Adam Miller: And Ravi, I’d just add to that. Again, the bid season hasn’t kicked off, we had so maybe just early discussions with some of the shippers that would have a bid coming out in the next quarter or so. The sentiment is, a lot of our customers have enjoyed the low rates that they’ve had in the spot markets, even some of the contract rates. And I think they probably moved a disproportionate amount of their volume than they historically have to brokers where they’re able to capture some of that discount. And our shippers know just like carriers know that the market if not it will turn, it’s when. And they — they’re concerned about ensuring that they’re going to have sustainable capacity. And so, some of the commentary is even though the market may not bare today, they know six months, they could be in a tough position if they don’t have capacity with asset-based carriers, especially in light of some of the failures that we’ve seen as of recently.
So we’re in dialog with our customers, we want it. We’re partners with them. We know we need for a sustainable capacity, and we feel like we’ll be able to work through what we believe would be fair rates moving forward.
Ravi Shanker: Very helpful. A very quick follow-up. Kind of speaking of failures on the logistics side, we did hear headlines that a large digital player may have paused or stopped operations today. What kind of impact do you think that has in the marketplace? And kind of what do you think this tells us about where we are in the cycle and kind of what the brokerage model going forward? Like it was a good thing or a bad thing, kind of — yeah, what does it mean for the industry?
Adam Miller: So [indiscernible] we will answer that Ravi, because I think everybody on the call would like to appreciate the comment, but it’s one question because I think last fall, we had the first — the first analyst asked two, then everyone decided to ask two. So one question.
David Jackson: Ravi, I’m [indiscernible] to that and if we don’t jump in that queue, we will answer that question. Thanks, Ravi.
Ravi Shanker: Understood. Thanks guys.
Operator: Thank you. And your next question comes from the line of Scott Group from Wolfe Research. Your line is open.
Scott Group: Hey, thanks. Good afternoon, guys. So can you just give us some color on the revenue and OR for U.S. Xpress in the quarter? And where that goes from here? And how important is the market? How important is it for the market to get better and pricing to get better to get the U.S. Xpress OR better? Or can you do it without — like can you get to the profitability that you want without getting the pricing up for the market?
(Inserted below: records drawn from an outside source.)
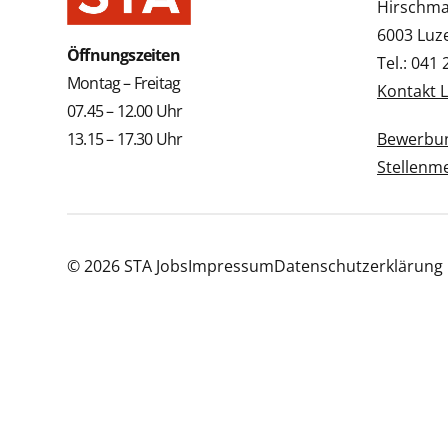
Hirschmat
6003 Luz
Öffnungszeiten
Tel.: 041
Montag – Freitag
Kontakt 
07.45 – 12.00 Uhr
13.15 – 17.30 Uhr
Bewerbun
Stellenm
© 2026 STA Jobs
Impressum
Datenschutzerklärung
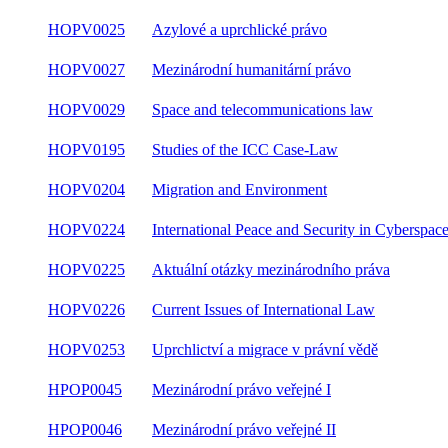
HOPV0025
Azylové a uprchlické právo
HOPV0027
Mezinárodní humanitární právo
HOPV0029
Space and telecommunications law
HOPV0195
Studies of the ICC Case-Law
HOPV0204
Migration and Environment
HOPV0224
International Peace and Security in Cyberspac
HOPV0225
Aktuální otázky mezinárodního práva
HOPV0226
Current Issues of International Law
HOPV0253
Uprchlictví a migrace v právní vědě
HPOP0045
Mezinárodní právo veřejné I
HPOP0046
Mezinárodní právo veřejné II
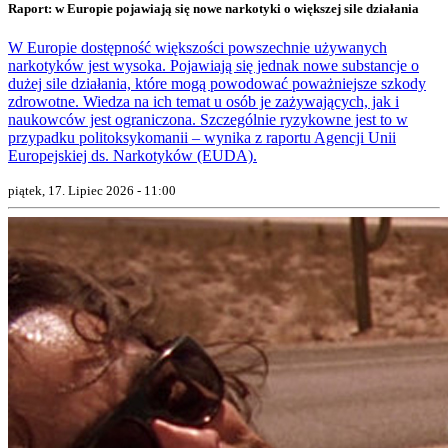
Raport: w Europie pojawiają się nowe narkotyki o większej sile działania
W Europie dostępność większości powszechnie używanych
narkotyków jest wysoka. Pojawiają się jednak nowe substancje o
dużej sile działania, które mogą powodować poważniejsze szkody
zdrowotne. Wiedza na ich temat u osób je zażywających, jak i
naukowców jest ograniczona. Szczególnie ryzykowne jest to w
przypadku politoksykomanii – wynika z raportu Agencji Unii
Europejskiej ds. Narkotyków (EUDA).
piątek, 17. Lipiec 2026 - 11:00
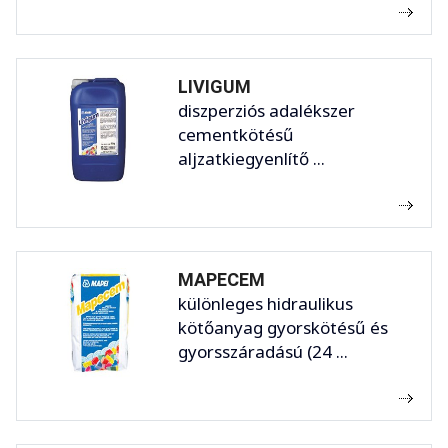
LIVIGUM
diszperziós adalékszer
cementkötésű
aljzatkiegyenlítő ...
MAPECEM
különleges hidraulikus
kötőanyag gyorskötésű és
gyorsszáradású (24 ...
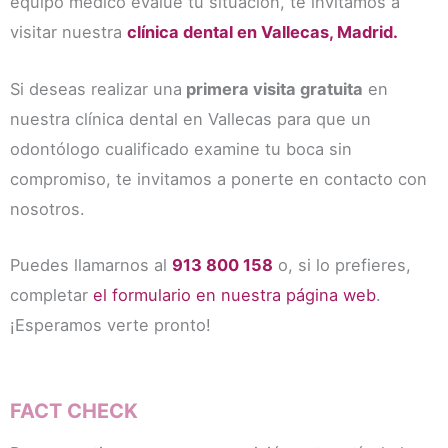
equipo médico evalúe tu situación, te invitamos a
visitar nuestra
clínica dental en Vallecas, Madrid.
Si deseas realizar una
primera visita gratuita
en
nuestra clínica dental en Vallecas para que un
odontólogo cualificado examine tu boca sin
compromiso, te invitamos a ponerte en contacto con
nosotros.
Puedes llamarnos al
913 800 158
o, si lo prefieres,
completar
el formulario en nuestra página web
.
¡Esperamos verte pronto!
FACT CHECK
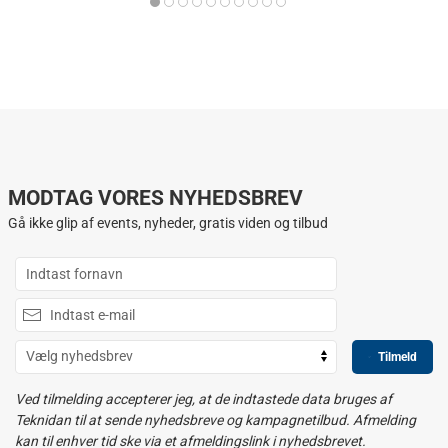
MODTAG VORES NYHEDSBREV
Gå ikke glip af events, nyheder, gratis viden og tilbud
Tilmeld
Ved tilmelding accepterer jeg, at de indtastede data bruges af
Teknidan til at sende nyhedsbreve og kampagnetilbud. Afmelding
kan til enhver tid ske via et afmeldingslink i nyhedsbrevet.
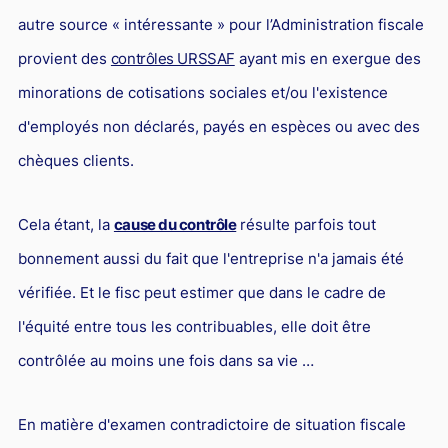
autre source « intéressante » pour l’Administration fiscale
provient des
contrôles URSSAF
ayant mis en exergue des
minorations de cotisations sociales et/ou l'existence
d'employés non déclarés, payés en espèces ou avec des
chèques clients.
Cela étant, la
cause du contrôle
résulte parfois tout
bonnement aussi du fait que l'entreprise n'a jamais été
vérifiée. Et le fisc peut estimer que dans le cadre de
l'équité entre tous les contribuables, elle doit être
contrôlée au moins une fois dans sa vie …
En matière d'examen contradictoire de situation fiscale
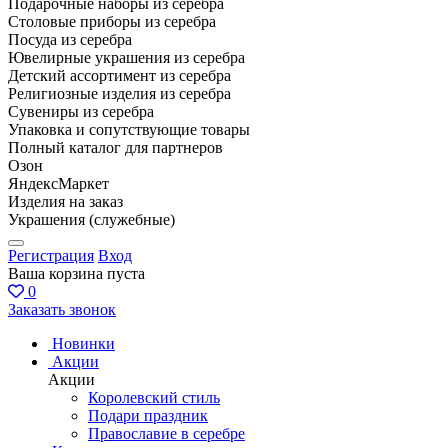
Подарочные наборы из серебра
Столовые приборы из серебра
Посуда из серебра
Ювелирные украшения из серебра
Детский ассортимент из серебра
Религиозные изделия из серебра
Сувениры из серебра
Упаковка и сопутствующие товары
Полный каталог для партнеров
Озон
ЯндексМаркет
Изделия на заказ
Украшения (служебные)
Регистрация
Вход
Ваша корзина пуста
0
Заказать звонок
Новинки
Акции
Акции
Королевский стиль
Подари праздник
Православие в серебре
Adam Miller: Scott, just given where that business started once we finalized the acquisition. I mean, there is going to need to be improvement in both the cost side and the revenue side of the business. Now on the cost side, we don’t really have to wait for the markets to change. We can move forward on a lot of activities there. On the procurement side, we’re working on building out the terminal network that we expect will help safety, turnover, recruiting, and those all can be — have a meaningful impact to the cost side of the business. Now we’ve made — probably I think we said mid-single-digit improvement in our cost per mile, which we’re excited for. We know that there is more there. On the revenue side, it’s low-single digits and that’s in a market where most are taking hits on the revenue per mile front and we haven’t had a bid season to be able to address where the current rates are for U.S. Xpress.